Fig. 4. SDS PAGE showing synthesis and purification of the DAC domain from DacA (Lmo2120). (A) Lane 1: Thermo Scientific PageRuler Plus Prestained Protein Ladder; NE: Non-induced; OE: Overexpression = bacteria the DAC domain-encoding gene whose expression was induced by adding IPTG; L: Lysate; FT: Flow-through; After 5 washing steps a highly pure DAC was present in the three elution fractions. (B) In vitro cyclase activity of DacA

Protein structure of the DAC domain

Since c-di-AMP was reported to be an essential signaling molecule in Gram-positive bacteria, it is a suitable and promising target for the search of highly specific anti-bacterial substances. Thus, the molecular structure of the DAC domain can serve as a scaffold for computational fitting methods in order to identify novel antibacterial substances. To yield sufficient amounts of the protein for crystallization screenings, we synthesized the DAC from BBa_K1045003 in E. coli BL21. The protein contains a Strep-tag at its N terminus. Expression of the gene is driven by the T7 promoter. After the induction of the T7 polymerase with IPTG the cell cultures were incubated at 16°C for 12 – 14 h overnight.
Incubation at 37°C resulted in growth inhibition (data not shown). Synthesis of the highly abundant DAC protein was confirmed by SDS PAGE. As expected the protein has a relative molecular weight of about 20.0 kDa (Fig. 4A). To purify the DAC domain, the cells of 10 l cultures were harvested by centrifugation and lysed! The cell lysate containing the Strep-tag fusion protein was applied to a column with immobilized Strep-Tactin. Subsequently, the colum was washed and the protein was eluted from the matrix by Desthiobiotin (Fig. 4A).
After dialyzing and concentrating the first two elution fractions, we obtained a highly abundant protein solution. The total protein concentration was determined to be 10 mg/ml, which was necessary to test the crystallization capabilities. The best result for the crystallization reaction was given at a medium concentration of alcohol and other supplements (Fig. 5A). The crystal yields an X-ray diffraction pattern with a resolution of 2.8 Å (Fig. 5B, C). The dataset was measured at the EMBL Hamburg Beamline P13 at the PETRA III synchrotron on the DESY campus in Germany, using a PILATUS2 6M X-ray detector, 12/24 Hz frame rate, and with a bit rate of up to 1.2 GByte/s (https://www.dectris.com/).
The protein structure of the DacA DAC domain was successfully determined and shows a globular protein with a distinct ATP-binding pocket. The ribbon model demostrates the general structure composed of α-helices and ϐ-sheets (Fig. 6). The precise crystallographic values and refinement statistics confirmed the reliability of the obtained 3D-structure (Table 1).

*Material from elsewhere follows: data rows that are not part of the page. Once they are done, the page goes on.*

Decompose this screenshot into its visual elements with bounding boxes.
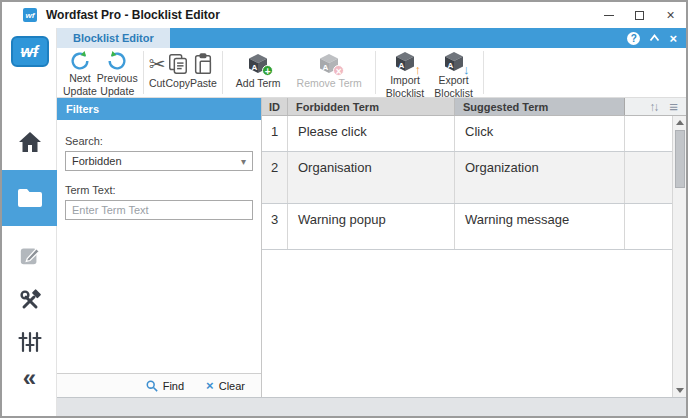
collapse-sidebar-icon: « <box>23 364 36 392</box>
folder-icon <box>17 188 43 208</box>
tab-label: Blocklist Editor <box>73 32 154 44</box>
vertical-scrollbar[interactable] <box>672 116 686 397</box>
clipboard-icon <box>192 50 214 77</box>
search-dropdown[interactable]: Forbidden ▾ <box>65 151 253 171</box>
column-header-forbidden-term[interactable]: Forbidden Term <box>288 98 455 115</box>
cell-forbidden-term[interactable]: Warning popup <box>288 204 455 249</box>
find-label: Find <box>163 380 184 392</box>
column-header-id[interactable]: ID <box>262 98 288 115</box>
find-button[interactable]: Find <box>146 380 184 392</box>
export-blocklist-icon: A ↓ <box>442 50 466 74</box>
copy-button[interactable]: Copy <box>165 48 190 97</box>
chevron-down-icon: ▾ <box>241 156 246 167</box>
filters-panel: Filters Search: Forbidden ▾ Term Text: <box>57 98 262 397</box>
window-title: Wordfast Pro - Blocklist Editor <box>46 8 220 22</box>
scroll-up-button[interactable] <box>673 116 687 129</box>
table-header-tools: ↑↓ ≡ <box>625 98 686 115</box>
refresh-previous-icon <box>106 50 128 72</box>
help-button[interactable]: ? <box>627 32 640 45</box>
sidebar-logo[interactable]: wf <box>2 36 57 67</box>
sidebar-item-tools[interactable] <box>2 288 57 312</box>
svg-text:A: A <box>447 61 453 70</box>
clear-button[interactable]: × Clear <box>206 379 245 392</box>
sliders-icon <box>18 330 42 354</box>
cell-forbidden-term[interactable]: Please click <box>288 116 455 151</box>
minimize-icon <box>604 15 614 16</box>
edit-icon <box>19 244 41 266</box>
svg-text:A: A <box>252 62 258 71</box>
triangle-down-icon <box>676 388 684 393</box>
table-row[interactable]: 3 Warning popup Warning message <box>262 204 686 250</box>
cell-id: 2 <box>262 152 288 203</box>
remove-term-icon: A × <box>317 50 341 77</box>
blocklist-table: ID Forbidden Term Suggested Term ↑↓ ≡ 1 … <box>262 98 686 397</box>
previous-update-button[interactable]: PreviousUpdate <box>97 48 138 97</box>
cut-button[interactable]: ✂ Cut <box>149 48 166 97</box>
plus-badge-icon: + <box>262 65 273 76</box>
cell-suggested-term[interactable]: Warning message <box>455 204 625 249</box>
cell-id: 1 <box>262 116 288 151</box>
tab-bar: Blocklist Editor ? × <box>57 28 686 48</box>
paste-button[interactable]: Paste <box>190 48 217 97</box>
tab-close-button[interactable]: × <box>669 32 677 45</box>
copy-icon <box>167 50 189 77</box>
close-icon: × <box>666 8 674 22</box>
sidebar-collapse-button[interactable]: « <box>2 364 57 392</box>
sidebar-item-editor[interactable] <box>2 244 57 266</box>
app-logo-icon: wf <box>23 8 37 22</box>
maximize-icon <box>635 11 644 20</box>
sidebar-item-preferences[interactable] <box>2 330 57 354</box>
filters-footer: Find × Clear <box>57 373 261 397</box>
table-header-row: ID Forbidden Term Suggested Term ↑↓ ≡ <box>262 98 686 116</box>
search-label: Search: <box>65 135 253 147</box>
help-icon: ? <box>631 33 637 44</box>
sidebar-item-home[interactable] <box>2 131 57 153</box>
arrow-up-icon: ↑ <box>415 63 422 76</box>
minimize-button[interactable] <box>593 2 624 28</box>
column-header-suggested-term[interactable]: Suggested Term <box>455 98 625 115</box>
cell-id: 3 <box>262 204 288 249</box>
next-update-button[interactable]: NextUpdate <box>63 48 97 97</box>
add-term-button[interactable]: A + Add Term <box>236 48 281 97</box>
toolbar-separator <box>375 51 376 94</box>
sort-icon[interactable]: ↑↓ <box>649 100 657 114</box>
scrollbar-thumb[interactable] <box>675 130 685 188</box>
export-blocklist-button[interactable]: A ↓ ExportBlocklist <box>434 48 473 97</box>
table-body: 1 Please click Click 2 Organisation Orga… <box>262 116 686 397</box>
filters-panel-title: Filters <box>57 98 261 120</box>
toolbar-separator <box>222 51 223 94</box>
close-button[interactable]: × <box>655 2 686 28</box>
term-text-label: Term Text: <box>65 184 253 196</box>
clear-x-icon: × <box>206 379 214 392</box>
svg-text:A: A <box>399 61 405 70</box>
term-text-input[interactable] <box>65 200 253 220</box>
maximize-button[interactable] <box>624 2 655 28</box>
scissors-icon: ✂ <box>149 54 166 74</box>
sidebar: wf <box>2 28 57 416</box>
cell-forbidden-term[interactable]: Organisation <box>288 152 455 203</box>
scroll-down-button[interactable] <box>673 384 687 397</box>
table-row[interactable]: 1 Please click Click <box>262 116 686 152</box>
cell-suggested-term[interactable]: Click <box>455 116 625 151</box>
app-window: wf Wordfast Pro - Blocklist Editor × wf <box>0 0 688 418</box>
home-icon <box>18 131 42 153</box>
toolbar-separator <box>143 51 144 94</box>
cell-suggested-term[interactable]: Organization <box>455 152 625 203</box>
collapse-panel-button[interactable] <box>649 34 660 42</box>
import-blocklist-icon: A ↑ <box>393 50 417 74</box>
toolbar: NextUpdate PreviousUpdate ✂ Cut <box>57 48 686 98</box>
tab-blocklist-editor[interactable]: Blocklist Editor <box>57 28 170 48</box>
remove-term-button[interactable]: A × Remove Term <box>297 48 362 97</box>
sidebar-item-projects[interactable] <box>2 170 57 226</box>
column-menu-icon[interactable]: ≡ <box>669 99 678 114</box>
window-controls: × <box>593 2 686 28</box>
search-dropdown-value: Forbidden <box>72 155 122 167</box>
cross-badge-icon: × <box>333 65 344 76</box>
wordfast-logo-icon: wf <box>11 36 49 67</box>
table-row[interactable]: 2 Organisation Organization <box>262 152 686 204</box>
triangle-up-icon <box>676 120 684 125</box>
refresh-next-icon <box>69 50 91 72</box>
import-blocklist-button[interactable]: A ↑ ImportBlocklist <box>386 48 425 97</box>
add-term-icon: A + <box>246 50 270 77</box>
arrow-down-icon: ↓ <box>463 63 470 76</box>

Fig. 5. DAC protein crystals and diffraction pattern. (A) Beautiful crystals were obtained with a medium concentration of alcohol and other supplements. (B) X-ray diffraction image of the DAC crystals; (C) the highlighted box is shown enlarged.

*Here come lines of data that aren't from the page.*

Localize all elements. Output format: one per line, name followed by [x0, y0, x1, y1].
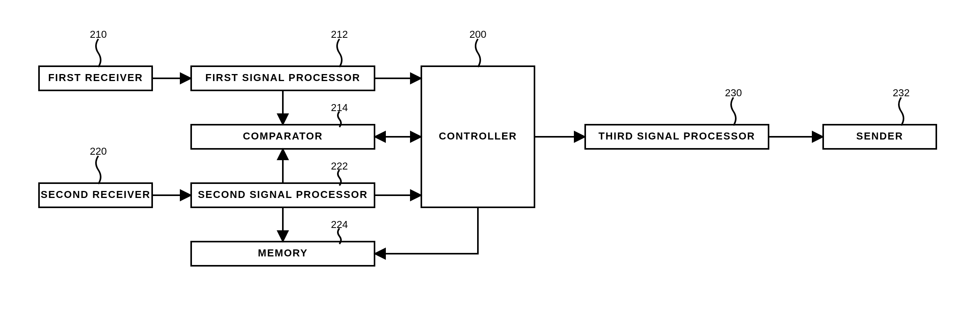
block-second-receiver: SECOND RECEIVER 220 [39, 145, 152, 207]
label-second-receiver: SECOND RECEIVER [41, 189, 150, 200]
block-controller: CONTROLLER 200 [421, 28, 534, 207]
block-third-signal-processor: THIRD SIGNAL PROCESSOR 230 [585, 87, 769, 149]
ref-220: 220 [90, 145, 107, 157]
block-diagram: FIRST RECEIVER 210 SECOND RECEIVER 220 F… [0, 0, 980, 325]
ref-212: 212 [331, 28, 348, 40]
ref-230: 230 [725, 87, 742, 99]
ref-200: 200 [469, 28, 486, 40]
arrow-controller-to-memory [375, 207, 478, 254]
label-memory: MEMORY [258, 247, 308, 259]
block-first-receiver: FIRST RECEIVER 210 [39, 28, 152, 90]
label-second-sp: SECOND SIGNAL PROCESSOR [198, 189, 368, 200]
label-controller: CONTROLLER [439, 130, 517, 142]
label-first-sp: FIRST SIGNAL PROCESSOR [205, 72, 360, 83]
ref-232: 232 [893, 87, 909, 99]
ref-210: 210 [90, 28, 107, 40]
block-sender: SENDER 232 [823, 87, 936, 149]
label-comparator: COMPARATOR [243, 130, 323, 142]
label-first-receiver: FIRST RECEIVER [48, 72, 143, 83]
block-first-signal-processor: FIRST SIGNAL PROCESSOR 212 [191, 28, 375, 90]
label-third-sp: THIRD SIGNAL PROCESSOR [598, 130, 755, 142]
label-sender: SENDER [856, 130, 903, 142]
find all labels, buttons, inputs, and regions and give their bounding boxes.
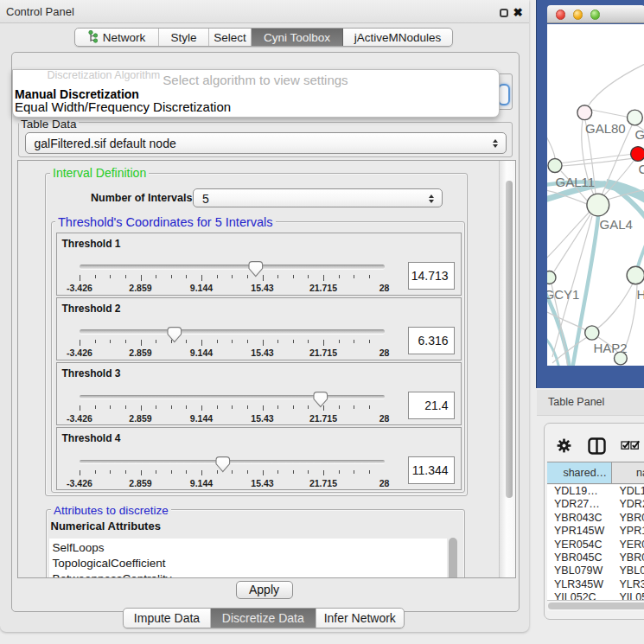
svg-text:CRP1: CRP1 (639, 161, 644, 175)
svg-text:GCY1: GCY1 (547, 287, 579, 302)
svg-text:GAL3: GAL3 (635, 127, 644, 142)
svg-text:GAL11: GAL11 (556, 174, 596, 188)
svg-text:HAP: HAP (637, 286, 644, 301)
svg-text:GAL4: GAL4 (600, 217, 633, 232)
svg-text:HAP2: HAP2 (594, 341, 628, 355)
svg-text:GAL80: GAL80 (585, 120, 626, 135)
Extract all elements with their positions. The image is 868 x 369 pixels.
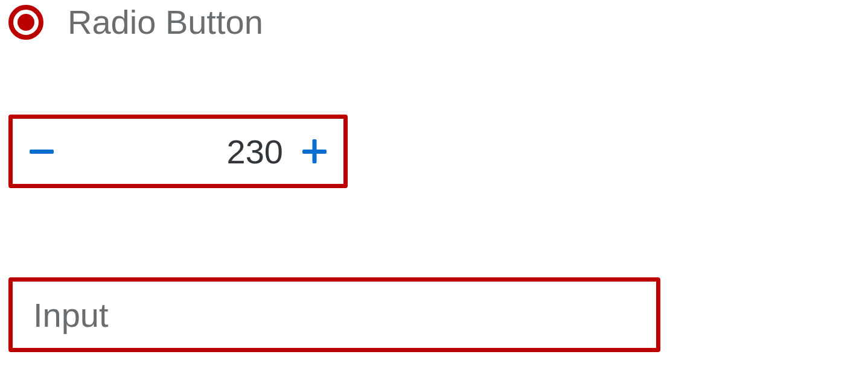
step-input: 230	[8, 115, 348, 188]
radio-button-label: Radio Button	[68, 5, 263, 39]
step-input-value[interactable]: 230	[71, 119, 286, 184]
text-input[interactable]	[13, 282, 656, 348]
radio-button[interactable]	[8, 5, 43, 40]
svg-rect-0	[30, 150, 54, 154]
plus-icon	[300, 137, 329, 166]
radio-button-row: Radio Button	[8, 5, 263, 40]
step-input-increment-button[interactable]	[286, 119, 343, 184]
text-input-wrapper	[8, 277, 660, 352]
minus-icon	[27, 137, 56, 166]
svg-rect-2	[313, 139, 317, 163]
step-input-decrement-button[interactable]	[13, 119, 71, 184]
radio-selected-dot-icon	[18, 14, 34, 31]
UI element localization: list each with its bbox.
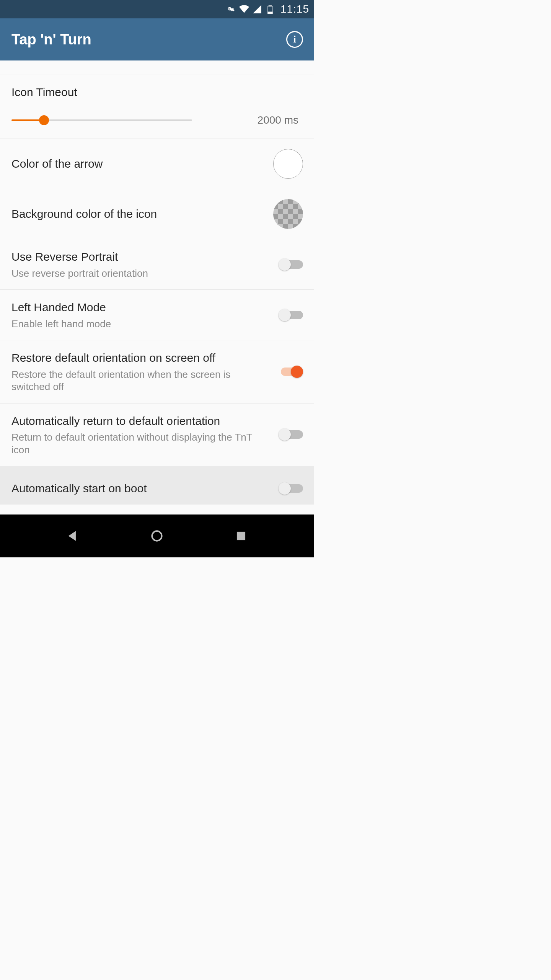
- back-icon: [65, 529, 80, 543]
- device-frame: 11:15 Tap 'n' Turn i Icon Timeout: [0, 0, 314, 557]
- recent-icon: [234, 529, 248, 543]
- setting-icon-timeout[interactable]: Icon Timeout 2000 ms: [0, 75, 314, 139]
- setting-arrow-color[interactable]: Color of the arrow: [0, 139, 314, 189]
- svg-rect-2: [267, 12, 272, 14]
- setting-title: Automatically return to default orientat…: [11, 413, 271, 429]
- status-bar: 11:15: [0, 0, 314, 18]
- setting-subtitle: Use reverse portrait orientation: [11, 267, 271, 280]
- navigation-bar: [0, 514, 314, 557]
- setting-bg-color[interactable]: Background color of the icon: [0, 189, 314, 239]
- battery-icon: [265, 4, 275, 14]
- setting-title: Automatically start on boot: [11, 481, 271, 497]
- svg-point-3: [152, 531, 161, 541]
- setting-subtitle: Return to default orientation without di…: [11, 431, 271, 456]
- settings-list[interactable]: Icon Timeout 2000 ms Color of the arrow: [0, 60, 314, 514]
- restore-default-switch[interactable]: [279, 364, 303, 379]
- nav-recent-button[interactable]: [233, 528, 249, 544]
- screen: 11:15 Tap 'n' Turn i Icon Timeout: [0, 0, 314, 514]
- slider-thumb[interactable]: [39, 115, 49, 125]
- setting-title: Use Reverse Portrait: [11, 249, 271, 265]
- app-bar: Tap 'n' Turn i: [0, 18, 314, 60]
- setting-auto-return[interactable]: Automatically return to default orientat…: [0, 403, 314, 467]
- wifi-icon: [239, 4, 249, 14]
- setting-title: Left Handed Mode: [11, 300, 271, 315]
- icon-timeout-value: 2000 ms: [258, 114, 302, 126]
- info-icon: i: [293, 34, 296, 45]
- auto-return-switch[interactable]: [279, 427, 303, 442]
- setting-left-handed[interactable]: Left Handed Mode Enable left hand mode: [0, 290, 314, 340]
- app-title: Tap 'n' Turn: [11, 31, 91, 48]
- svg-rect-4: [237, 532, 245, 540]
- setting-title: Background color of the icon: [11, 206, 266, 222]
- setting-subtitle: Restore the default orientation when the…: [11, 368, 271, 393]
- setting-start-on-boot[interactable]: Automatically start on boot: [0, 466, 314, 505]
- setting-restore-default[interactable]: Restore default orientation on screen of…: [0, 340, 314, 403]
- nav-back-button[interactable]: [65, 528, 80, 544]
- icon-timeout-slider[interactable]: [11, 115, 192, 125]
- prev-row-peek: [0, 60, 314, 75]
- start-on-boot-switch[interactable]: [279, 481, 303, 496]
- left-handed-switch[interactable]: [279, 307, 303, 323]
- setting-title: Color of the arrow: [11, 156, 266, 172]
- arrow-color-swatch[interactable]: [273, 149, 303, 179]
- home-icon: [150, 529, 164, 543]
- setting-reverse-portrait[interactable]: Use Reverse Portrait Use reverse portrai…: [0, 239, 314, 290]
- bg-color-swatch[interactable]: [273, 199, 303, 229]
- status-icons: [226, 4, 275, 14]
- setting-title: Icon Timeout: [11, 86, 302, 99]
- status-time: 11:15: [280, 3, 309, 15]
- setting-title: Restore default orientation on screen of…: [11, 350, 271, 366]
- cell-signal-icon: [252, 4, 262, 14]
- nav-home-button[interactable]: [149, 528, 165, 544]
- setting-subtitle: Enable left hand mode: [11, 318, 271, 330]
- reverse-portrait-switch[interactable]: [279, 257, 303, 272]
- vpn-key-icon: [226, 4, 236, 14]
- info-button[interactable]: i: [286, 31, 303, 48]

Fig. 6. Protein structure of the DacA DAC domain. (A) Cartoon representation of DAC in its ATP-bound state. (B) General composition of the DAC consisting of α-helices and ϐ-sheets (C) Magnified view into the ATP-binding pocket.

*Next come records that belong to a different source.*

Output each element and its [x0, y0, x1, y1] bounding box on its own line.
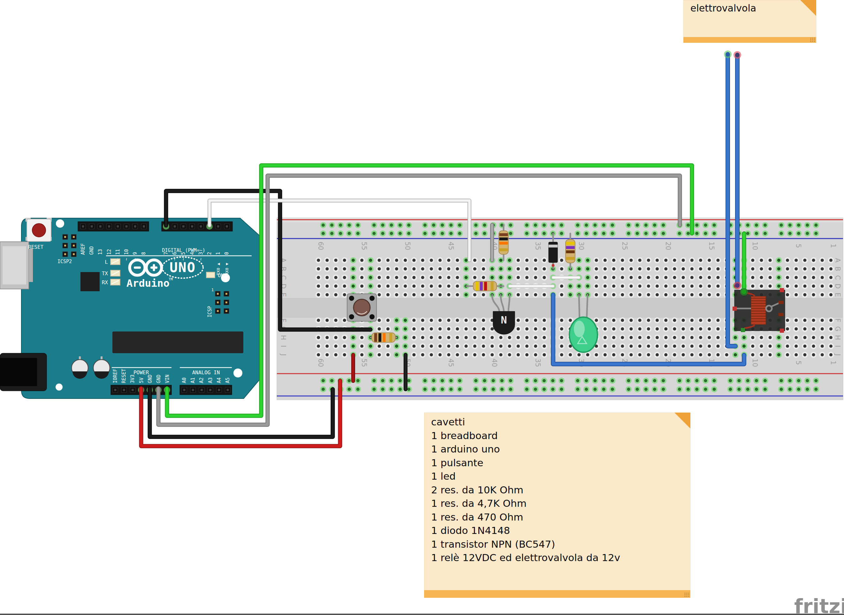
- header-pin-hole: [191, 226, 193, 228]
- wire-tip: [740, 288, 748, 296]
- uno-label: UNO: [170, 260, 196, 275]
- row-letter: A: [834, 258, 841, 263]
- column-number: 55: [360, 359, 368, 367]
- column-number: 25: [621, 242, 629, 250]
- column-number: 35: [534, 359, 542, 367]
- note-line: cavetti: [431, 415, 671, 429]
- pushbutton[interactable]: [347, 294, 377, 321]
- resistor-band: [378, 333, 381, 342]
- note-resize-grip-icon[interactable]: [810, 37, 815, 42]
- header-pin-hole: [117, 226, 119, 228]
- row-letter: F: [834, 318, 841, 322]
- pin-label: 12: [106, 249, 112, 255]
- header-pin-hole: [183, 389, 186, 391]
- wire-tip: [734, 282, 741, 289]
- transistor-mark: N: [501, 314, 507, 326]
- note-elettrovalvola[interactable]: elettrovalvola: [683, 0, 816, 43]
- note-line: 1 led: [431, 469, 671, 483]
- note-line: 1 pulsante: [431, 456, 671, 470]
- resistor-10k-horizontal[interactable]: [371, 333, 397, 342]
- note-drag-bar[interactable]: [424, 590, 690, 598]
- resistor-band: [491, 282, 494, 290]
- pin-label: 5V: [139, 377, 144, 383]
- column-number: 5: [794, 361, 802, 365]
- button-cap[interactable]: [353, 299, 370, 316]
- mounting-hole: [56, 219, 64, 228]
- column-number: 20: [664, 242, 672, 250]
- resistor-band: [484, 282, 487, 290]
- header-pin-hole: [108, 226, 110, 228]
- relay-pin: [741, 328, 745, 332]
- mounting-hole: [233, 368, 242, 377]
- note-line: 1 breadboard: [431, 429, 671, 443]
- note-text: cavetti1 breadboard1 arduino uno1 pulsan…: [431, 415, 671, 565]
- header-pin-hole: [99, 226, 101, 228]
- column-number: 1: [829, 361, 837, 365]
- pin-label: A1: [190, 377, 196, 383]
- icsp-label: ICSP: [207, 306, 212, 317]
- column-number: 35: [534, 242, 542, 250]
- note-line: 1 transistor NPN (BC547): [431, 537, 671, 551]
- digital-header-bank1: [78, 221, 149, 231]
- header-pin-hole: [226, 226, 228, 228]
- button-screw: [349, 296, 354, 301]
- resistor-band: [500, 248, 508, 251]
- resistor-band: [566, 242, 575, 245]
- relay-12vdc[interactable]: [733, 288, 785, 333]
- pin-label: 9: [132, 252, 138, 255]
- header-pin-hole: [91, 226, 93, 228]
- resistor-band: [500, 238, 508, 241]
- note-line: 2 res. da 10K Ohm: [431, 483, 671, 497]
- pin-label: A0: [182, 377, 187, 383]
- note-fold-icon: [674, 412, 690, 428]
- relay-pin: [733, 307, 737, 311]
- wire-tip-core: [742, 290, 746, 294]
- column-number: 10: [751, 242, 759, 250]
- pin-label: 11: [115, 249, 121, 255]
- pin-label: 2: [207, 252, 212, 255]
- wire-tip: [724, 50, 731, 58]
- led-on-label: ON: [218, 273, 224, 279]
- led-rx-label: RX: [102, 279, 108, 286]
- pin-label: GND: [156, 375, 161, 383]
- relay-contact: [778, 301, 784, 304]
- column-number: 60: [317, 242, 324, 250]
- header-pin-hole: [218, 389, 220, 391]
- row-letter: B: [834, 267, 841, 271]
- column-number: 10: [751, 359, 759, 367]
- relay-pin: [780, 288, 784, 292]
- usb-controller-chip: [81, 272, 100, 291]
- row-letter: C: [834, 275, 841, 280]
- wire-tip: [734, 51, 741, 59]
- resistor-band: [500, 242, 508, 245]
- reset-label: RESET: [28, 244, 44, 250]
- reset-button[interactable]: [26, 218, 52, 241]
- row-letter: J: [280, 353, 287, 356]
- led-on: [206, 272, 215, 278]
- resistor-band: [389, 333, 392, 342]
- power-jack-inner: [0, 358, 37, 386]
- pin-label: GND: [89, 246, 95, 255]
- column-number: 40: [491, 359, 498, 367]
- arduino-tm-label: TM: [169, 277, 173, 281]
- resistor-band: [566, 246, 575, 249]
- arduino-uno-board[interactable]: RESETAREFGND131211~10~9~876~5~43~210TX0 …: [0, 218, 259, 399]
- column-number: 45: [447, 242, 455, 250]
- fritzing-canvas: 6060555550504545404035353030252520201515…: [0, 0, 844, 616]
- column-number: 5: [794, 243, 802, 248]
- resistor-band: [475, 282, 478, 290]
- note-drag-bar[interactable]: [683, 37, 816, 43]
- atmega-chip: [113, 331, 243, 353]
- arduino-brand-label: Arduino: [126, 277, 170, 289]
- note-resize-grip-icon[interactable]: [684, 593, 689, 597]
- pin-label: VIN: [164, 375, 170, 383]
- header-pin-hole: [199, 226, 202, 228]
- pin-label: GND: [147, 375, 153, 383]
- row-letter: H: [280, 335, 287, 340]
- note-parts-list[interactable]: cavetti1 breadboard1 arduino uno1 pulsan…: [424, 412, 690, 598]
- analog-caption: ANALOG IN: [192, 370, 220, 375]
- bottom-border-line: [0, 614, 844, 615]
- icsp-pin1-label: 1: [211, 288, 214, 292]
- column-number: 45: [447, 359, 455, 367]
- column-number: 55: [360, 242, 368, 250]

Table 1. Crystallographic data collection and refinement statistics

Values for the data in the highest resolution shell are shown in parentheses.
^a The CC_1/2 is the correlation coefficient between two randomly selected half data sets as described in Karplus & Diederichs (2012).
^b R_free = ∑_Test||F_obs| –|F_calc||/∑Test |F_obs|, where “Test” is a test set of about 5% of the total reflections randomly chosen and set aside prior to refinement for the complex.